I have had a movement disorder issue since mid-2004. It was ultimately diagnosed as Parkinson’s Disease. Parkinson’s Disease is diagnosed by observation of symptoms and their reaction to dopamine. While most often thought of as tremors or jerky movement, in general it is a slowing of the body due to lack of dopamine and various medicines and other procedures are implemented to increase dopamine. In my opinion education and logical thinking are the key to surviving this road block in our life. Education includes understanding your own situation, making sure all of your medical professionals understand your situation, seeing a Movement Disorder Specialist as opposed to a general neurologist and learning about what research is being done and participating in clinical trials and join a support group to know you aren’t alone.[more..]
Here is my history with Parkinson’s. My journey with Parkinson’s started the year my son graduated high school, 2004. And therefore, it’s been Ron’s and my journey since the kids were largely out of the house and have not seen the daily battles with this disease.
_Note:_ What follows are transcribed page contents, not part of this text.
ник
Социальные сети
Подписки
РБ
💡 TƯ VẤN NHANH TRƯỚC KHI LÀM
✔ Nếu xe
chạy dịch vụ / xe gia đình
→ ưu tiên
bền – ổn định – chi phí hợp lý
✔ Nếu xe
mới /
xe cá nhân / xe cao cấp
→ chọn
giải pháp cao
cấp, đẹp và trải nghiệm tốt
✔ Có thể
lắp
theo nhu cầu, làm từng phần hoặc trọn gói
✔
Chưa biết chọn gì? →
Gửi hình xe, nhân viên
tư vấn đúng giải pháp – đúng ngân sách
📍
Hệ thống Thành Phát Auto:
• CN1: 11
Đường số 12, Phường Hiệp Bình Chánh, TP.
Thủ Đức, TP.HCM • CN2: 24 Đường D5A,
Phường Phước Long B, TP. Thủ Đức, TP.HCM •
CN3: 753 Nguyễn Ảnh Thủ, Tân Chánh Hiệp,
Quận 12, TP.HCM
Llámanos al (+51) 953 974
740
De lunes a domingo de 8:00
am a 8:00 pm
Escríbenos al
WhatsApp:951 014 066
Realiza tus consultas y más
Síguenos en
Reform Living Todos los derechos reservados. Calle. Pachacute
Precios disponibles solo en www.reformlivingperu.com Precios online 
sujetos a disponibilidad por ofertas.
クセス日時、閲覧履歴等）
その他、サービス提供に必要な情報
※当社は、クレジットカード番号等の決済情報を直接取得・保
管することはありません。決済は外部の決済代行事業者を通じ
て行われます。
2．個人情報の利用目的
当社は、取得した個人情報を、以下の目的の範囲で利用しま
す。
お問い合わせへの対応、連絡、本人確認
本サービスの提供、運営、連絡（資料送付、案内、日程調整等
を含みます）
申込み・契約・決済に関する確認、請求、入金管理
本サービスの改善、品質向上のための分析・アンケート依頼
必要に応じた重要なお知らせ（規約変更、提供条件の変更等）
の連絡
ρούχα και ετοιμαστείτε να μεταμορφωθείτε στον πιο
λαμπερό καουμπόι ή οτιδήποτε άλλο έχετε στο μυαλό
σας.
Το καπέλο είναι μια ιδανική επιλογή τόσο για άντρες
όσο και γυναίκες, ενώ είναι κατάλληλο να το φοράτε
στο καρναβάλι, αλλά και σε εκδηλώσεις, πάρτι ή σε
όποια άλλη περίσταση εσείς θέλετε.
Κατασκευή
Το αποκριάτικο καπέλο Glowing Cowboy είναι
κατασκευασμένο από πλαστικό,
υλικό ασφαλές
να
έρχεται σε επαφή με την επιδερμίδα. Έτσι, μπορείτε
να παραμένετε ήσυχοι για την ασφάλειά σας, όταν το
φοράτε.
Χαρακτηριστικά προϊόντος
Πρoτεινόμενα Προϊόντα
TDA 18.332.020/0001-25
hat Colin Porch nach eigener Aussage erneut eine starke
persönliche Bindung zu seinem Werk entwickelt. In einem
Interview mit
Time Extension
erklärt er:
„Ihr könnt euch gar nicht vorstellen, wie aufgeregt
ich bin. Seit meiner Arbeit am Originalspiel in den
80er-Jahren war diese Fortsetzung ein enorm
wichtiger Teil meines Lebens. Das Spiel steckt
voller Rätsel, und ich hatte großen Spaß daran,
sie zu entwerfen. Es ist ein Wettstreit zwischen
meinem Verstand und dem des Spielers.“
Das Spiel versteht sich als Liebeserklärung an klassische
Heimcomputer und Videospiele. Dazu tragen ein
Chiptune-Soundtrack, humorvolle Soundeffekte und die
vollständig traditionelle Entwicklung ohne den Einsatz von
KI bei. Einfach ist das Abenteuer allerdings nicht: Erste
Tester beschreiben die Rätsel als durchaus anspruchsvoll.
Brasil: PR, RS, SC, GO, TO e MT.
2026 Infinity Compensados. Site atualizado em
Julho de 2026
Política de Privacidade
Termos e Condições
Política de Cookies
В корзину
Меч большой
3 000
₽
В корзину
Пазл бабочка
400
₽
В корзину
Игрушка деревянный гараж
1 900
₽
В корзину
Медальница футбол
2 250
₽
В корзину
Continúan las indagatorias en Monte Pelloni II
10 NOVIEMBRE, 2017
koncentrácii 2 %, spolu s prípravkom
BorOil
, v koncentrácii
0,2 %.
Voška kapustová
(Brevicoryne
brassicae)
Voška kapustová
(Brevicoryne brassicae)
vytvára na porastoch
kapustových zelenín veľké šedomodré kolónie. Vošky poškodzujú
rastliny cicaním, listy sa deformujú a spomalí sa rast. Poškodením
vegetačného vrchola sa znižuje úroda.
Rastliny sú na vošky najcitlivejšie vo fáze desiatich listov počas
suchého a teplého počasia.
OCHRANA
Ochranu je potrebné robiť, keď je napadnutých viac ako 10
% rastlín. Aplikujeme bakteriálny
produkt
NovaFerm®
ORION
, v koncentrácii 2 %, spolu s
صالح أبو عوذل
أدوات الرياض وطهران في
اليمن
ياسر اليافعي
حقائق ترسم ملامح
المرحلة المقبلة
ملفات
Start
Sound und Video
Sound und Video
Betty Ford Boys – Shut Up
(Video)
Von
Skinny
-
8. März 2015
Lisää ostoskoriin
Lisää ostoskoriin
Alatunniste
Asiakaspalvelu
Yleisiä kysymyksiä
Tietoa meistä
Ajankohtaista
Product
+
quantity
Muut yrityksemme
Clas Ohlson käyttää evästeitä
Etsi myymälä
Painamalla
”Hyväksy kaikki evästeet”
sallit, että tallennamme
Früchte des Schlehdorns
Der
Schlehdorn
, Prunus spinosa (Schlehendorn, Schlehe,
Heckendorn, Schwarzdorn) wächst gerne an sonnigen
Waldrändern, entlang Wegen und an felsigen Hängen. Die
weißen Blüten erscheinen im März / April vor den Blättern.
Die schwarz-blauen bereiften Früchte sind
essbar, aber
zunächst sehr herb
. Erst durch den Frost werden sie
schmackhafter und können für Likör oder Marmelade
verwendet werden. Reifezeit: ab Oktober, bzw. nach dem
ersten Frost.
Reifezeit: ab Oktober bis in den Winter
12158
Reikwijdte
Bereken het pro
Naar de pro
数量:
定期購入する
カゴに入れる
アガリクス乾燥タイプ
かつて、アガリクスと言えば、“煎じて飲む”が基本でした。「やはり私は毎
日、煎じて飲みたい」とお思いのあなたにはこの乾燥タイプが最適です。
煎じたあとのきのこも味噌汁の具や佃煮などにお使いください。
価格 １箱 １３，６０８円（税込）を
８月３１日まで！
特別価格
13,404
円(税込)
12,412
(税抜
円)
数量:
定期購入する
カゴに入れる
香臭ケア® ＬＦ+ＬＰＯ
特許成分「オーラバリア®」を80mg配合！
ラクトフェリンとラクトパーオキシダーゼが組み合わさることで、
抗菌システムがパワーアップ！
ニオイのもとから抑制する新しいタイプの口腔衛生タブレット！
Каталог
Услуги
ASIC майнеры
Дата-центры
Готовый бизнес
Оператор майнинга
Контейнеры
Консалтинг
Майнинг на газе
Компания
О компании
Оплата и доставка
Very briefly, In 2004 I started with knee pain, Ron also notice my right arm not swinging. By the end of the summer the pain stopped but my walking became more and more difficult. In August 2005 I was told Parkinson’s or MS but then a MRI showed spinal stenosis and I had a laminectomy C4-C7 (no fusion). Recovered partially, diagnosed Parkinson’s January 2007. The key to living with Parkinson’s is education and understanding your body but I will cover that more later. I participate in several support groups. My movement disorder specialist keeps telling me that “I look great” and take relatively low amounts of medication but without that medication I don’t walk or move AND I don’t think well because Parkinson’s is a slowing of the whole body. Very briefly the three main medicines are Sinemet which is artificial dopamine, Requip which helps the body make more of its own dopamine and Azilect which helps the body use what dopamine that is there more efficiently.
Thanks to a recommendation by my friends Kathy and Kevin Murphy, I’ve been using hiking sticks for I don’t remember how long as a walking aid when I get tired. This works better than a cane because it reminds me to stand straighter (and my physical therapist agrees with this). So I was prettys stable for many years until we took a trip to Europe and walked about 35 miles in 12 days (most in the first three). After this I started with severe back pain. I had a discectomy L2-3 July 2016 but problems at L3-4 and possibly sciatic region were not addressed and the pain persists. With every pain, you must evaluate if it is from parkinson’s or not. In otherwords does the pain reduce when the medicines are at their peak time.
So for the past two years I’ve been fighting the pain including exercise, massage, physical therapy (she specializes in neurological cases). I’ve tried accupuncture and CPD oil (no THC) with mixed results along with steroid injections which didn’t do much. I use a high end chiropractor who helps me review my situation and where to turn to next for help. I recently started Rock Steady Boxing and Pound it Out which are both exercise classes for people with Parkinson’s. These have increased my self confidence a bit and the boxing class (at least the one in NY) has me lifting my legs more, etc. The Pound It Out class (drumming on pilates balls) helps my upper body strength. The second key to Parkinson’s is to KEEP MOVING or in other words USE IT OR LOSE IT.
As I prepare this page in 2018, I am 60 years old, married for 38 years. Both my children are married and my daughter has two daughters,. I hope my entries are helpful to you if you are fighting Parkinson’s Disease or Caring for someone with this disease.